- Directed by: Abdul Khaliq Khan
- Written by: Abdul Khaliq Khan
- Produced by: Tariq Habib Rind
- Starring: Sami Khan Saleem Meiraj Mubeen Gabol Mani Nazish Jahangir
- Release date: 10 July 2022;
- Country: Pakistan
- Language: Urdu

= Lafangey =

2022 Pakistani horror-comedy film

Lafangey is a 2022 Pakistani Urdu-language horror-comedy drama film directed by Abdul Khaliq Khan who also wrote the screenplay. It starrs Sami Khan, Saleem Meiraj, Mani, Mubeen Gabol and Nazish Jahangir.
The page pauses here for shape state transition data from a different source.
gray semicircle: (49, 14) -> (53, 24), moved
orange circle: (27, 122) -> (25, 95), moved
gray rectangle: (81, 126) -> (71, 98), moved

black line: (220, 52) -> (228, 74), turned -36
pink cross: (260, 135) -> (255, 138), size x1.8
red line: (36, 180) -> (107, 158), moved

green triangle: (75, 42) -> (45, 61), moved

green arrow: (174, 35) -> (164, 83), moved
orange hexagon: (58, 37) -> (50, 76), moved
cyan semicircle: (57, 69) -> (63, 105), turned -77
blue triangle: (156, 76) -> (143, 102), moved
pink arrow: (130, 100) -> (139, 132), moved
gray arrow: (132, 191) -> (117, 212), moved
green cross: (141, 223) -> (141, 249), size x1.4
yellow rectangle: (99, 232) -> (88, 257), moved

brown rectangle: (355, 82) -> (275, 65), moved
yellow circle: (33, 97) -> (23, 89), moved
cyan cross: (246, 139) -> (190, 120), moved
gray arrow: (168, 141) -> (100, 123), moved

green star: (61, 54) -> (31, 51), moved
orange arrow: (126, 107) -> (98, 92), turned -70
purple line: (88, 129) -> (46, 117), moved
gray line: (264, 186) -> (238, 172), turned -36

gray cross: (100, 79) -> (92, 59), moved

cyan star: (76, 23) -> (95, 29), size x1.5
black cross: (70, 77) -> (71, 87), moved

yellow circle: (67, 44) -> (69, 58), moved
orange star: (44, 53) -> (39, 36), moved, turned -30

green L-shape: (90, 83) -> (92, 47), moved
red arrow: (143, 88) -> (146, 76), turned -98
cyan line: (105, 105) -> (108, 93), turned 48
According to media reports, the film is an unofficial remake of 2017 Indian Telugu-language film Anando Brahma. It was released on 10 July 2022 on the occasion of Eid-ul-Azha and received poor reviews from critics. The film was initially rejected by the Central Board of Film Censors for its use of "very vulgar language".

== Cast ==

- Sami Khan
- Saleem Meiraj
- Mubeen Gabol
- Mani
- Nazish Jahangir
- Behroze Sabzwari
- Rasheed Naz
- Sohail Asghar
- Gul-e-Rana

== Release ==

It released on 10 July 2022 on the occasion of Eid-ul-Azha.

===Controversy===
The film was rejected by the censor board due to some vulgar dialogues as stated by the sources. However, it was allowed to release.

== Reception ==

Mohammad Kamran Jawaid of Dawn praised the performances of a number of the actors but criticised the lack of originality of the film as it heavily copied Anando Brahma.